The provided text is a 510(k) Summary for the HOPKINS Telescopes, a medical device. This document focuses on demonstrating substantial equivalence to a predicate device rather than presenting a study of its own performance against pre-defined acceptance criteria for a novel AI/software component.
Therefore, the provided document does not contain the information required to answer your request regarding acceptance criteria and a study proving the device meets those criteria, specifically concerning AI/software performance.
The document states:
- "Clinical studies were not required to demonstrate substantial equivalence to the predicate device." (Page 9)
- "The conclusions drawn from the nonclinical test demonstrate that the subject device is as safe and effective as the predicate device to support a substantial equivalence determination." (Page 9)
This means the submission relies on bench testing and comparison of technological characteristics to a legally marketed predicate device, not on a clinical performance study with defined acceptance criteria and human readers (or AI algorithms) in the way your prompt describes.
To directly answer your questions based only on the provided text, the answer is that this information is not present for the HOPKINS Telescopes device.
If this were an AI/software device and the information was present, here's how I would answer each point:
- Table of acceptance criteria and reported device performance: This would be a table detailing metrics like sensitivity, specificity, AUC, or agreement rates, with specific target thresholds (acceptance criteria) and the actual performance achieved in the study.
- Sample size and data provenance: This would specify the number of cases/patients in the test set (distinct from training data), whether the data was collected retrospectively or prospectively, and from which countries or institutions.
- Number of experts and qualifications: This would state how many experts (e.g., radiologists, pathologists) were involved in establishing ground truth and their relevant experience (e.g., board-certified, years of experience, subspecialty).
- Adjudication method: This would describe how discordant readings or interpretations among experts were resolved (e.g., 2+1 means two initial readers, with a third if they disagree; 3+1 means three initial readers, with a fourth for adjudication if necessary).
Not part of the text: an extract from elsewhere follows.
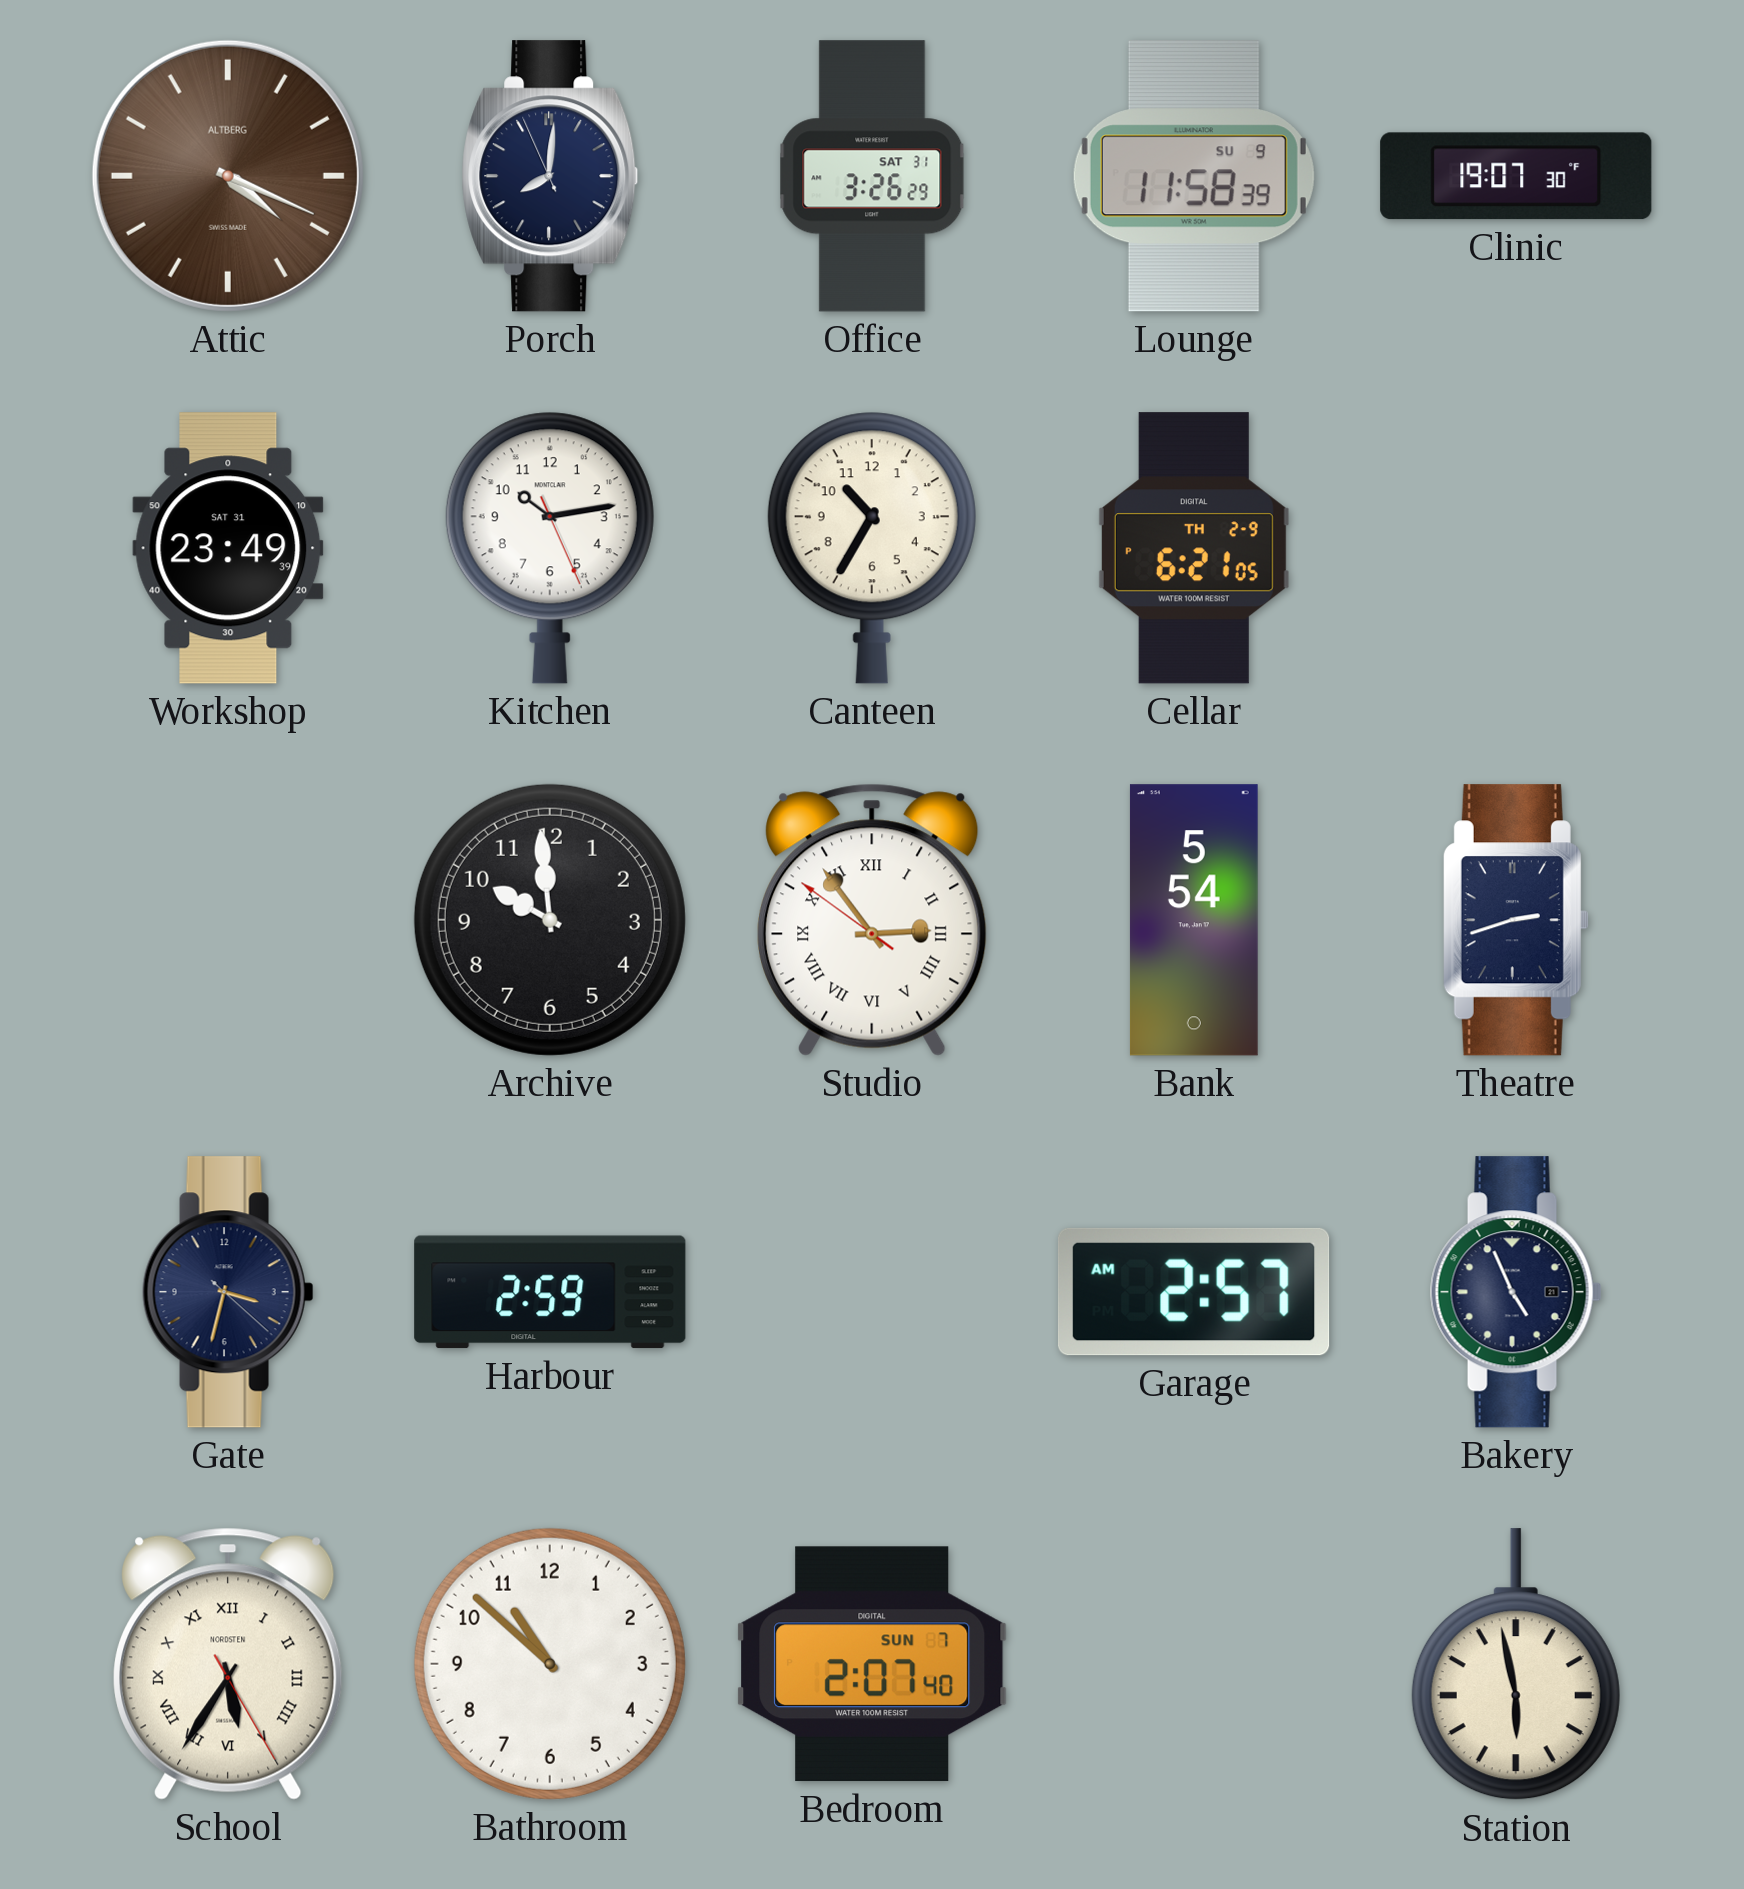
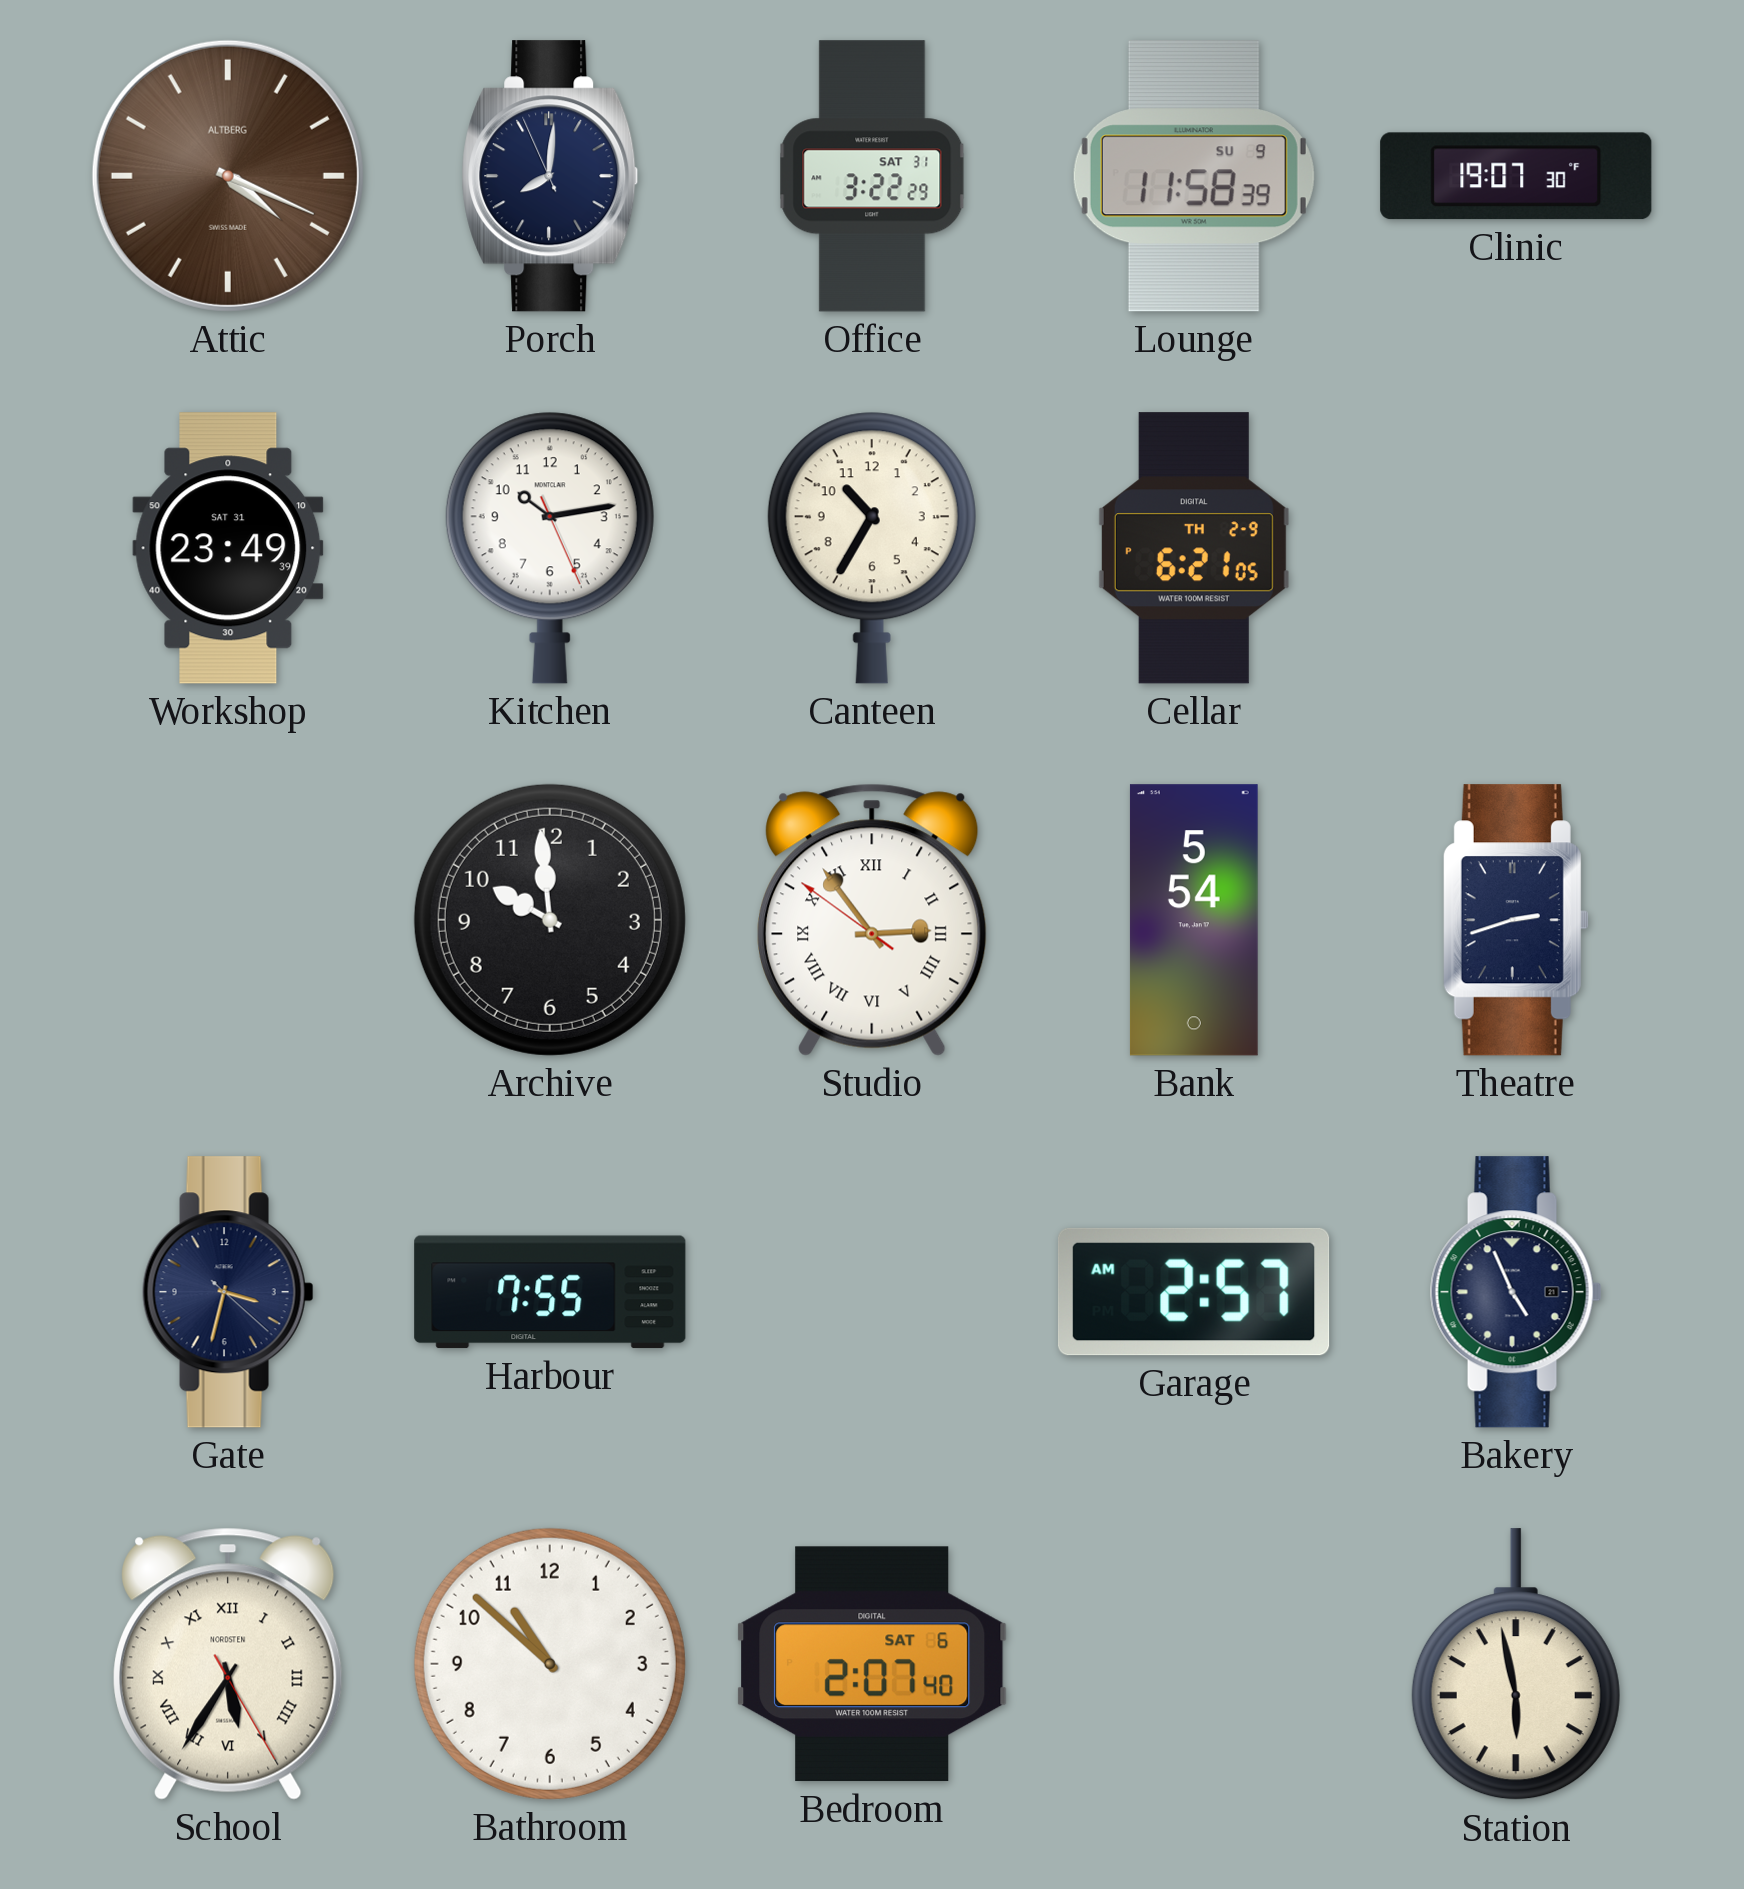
Office: 3:26 -> 3:22
Harbour: 2:59 -> 7:55
Bedroom date: SUN 7 -> SAT 6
- Multi-reader multi-case (MRMC) comparative effectiveness study: If conducted, this would provide details on how the AI system impacted human reader performance, including statistical metrics like the effect size (e.g., mean increase in AUC, sensitivity, or specificity when AI assistance was used compared to no AI assistance).
- Standalone performance: This would report the performance of the algorithm itself, without any human interaction, against the ground truth.
- Type of ground truth: This would specify the reference standard used (e.g., expert consensus, pathology results, follow-up clinical outcomes, surgical findings).
- Sample size for training set: This would state the number of unique cases/patients used to train the AI model.
- Ground truth for training set: This would explain the methodology used to label or establish the ground truth for the data utilized during the training phase of the algorithm.
§ 884.1690 Hysteroscope and accessories.
(a)
Identification. A hysteroscope is a device used to permit direct viewing of the cervical canal and the uterine cavity by a telescopic system introduced into the uterus through the cervix. It is used to perform diagnostic and surgical procedures other than sterilization. This generic type of device may include obturators and sheaths, instruments used through an operating channel, scope preheaters, light sources and cables, and component parts.(b)
Classification. (1) Class II (performance standards).(2) Class I for hysteroscope accessories that are not part of a specialized instrument or device delivery system; do not have adapters, connectors, channels, or do not have portals for electrosurgical, laser, or other power sources. Such hysteroscope accessory instruments include: lens cleaning brush, cannula (without trocar or valves), clamp/hemostat/grasper, curette, instrument guide, forceps, dissector, mechanical (noninflatable), and scissors. The devices subject to this paragraph (b)(2) are exempt from the premarket notification procedures in subpart E of part 807 of this chapter, subject to the limitations in § 884.9.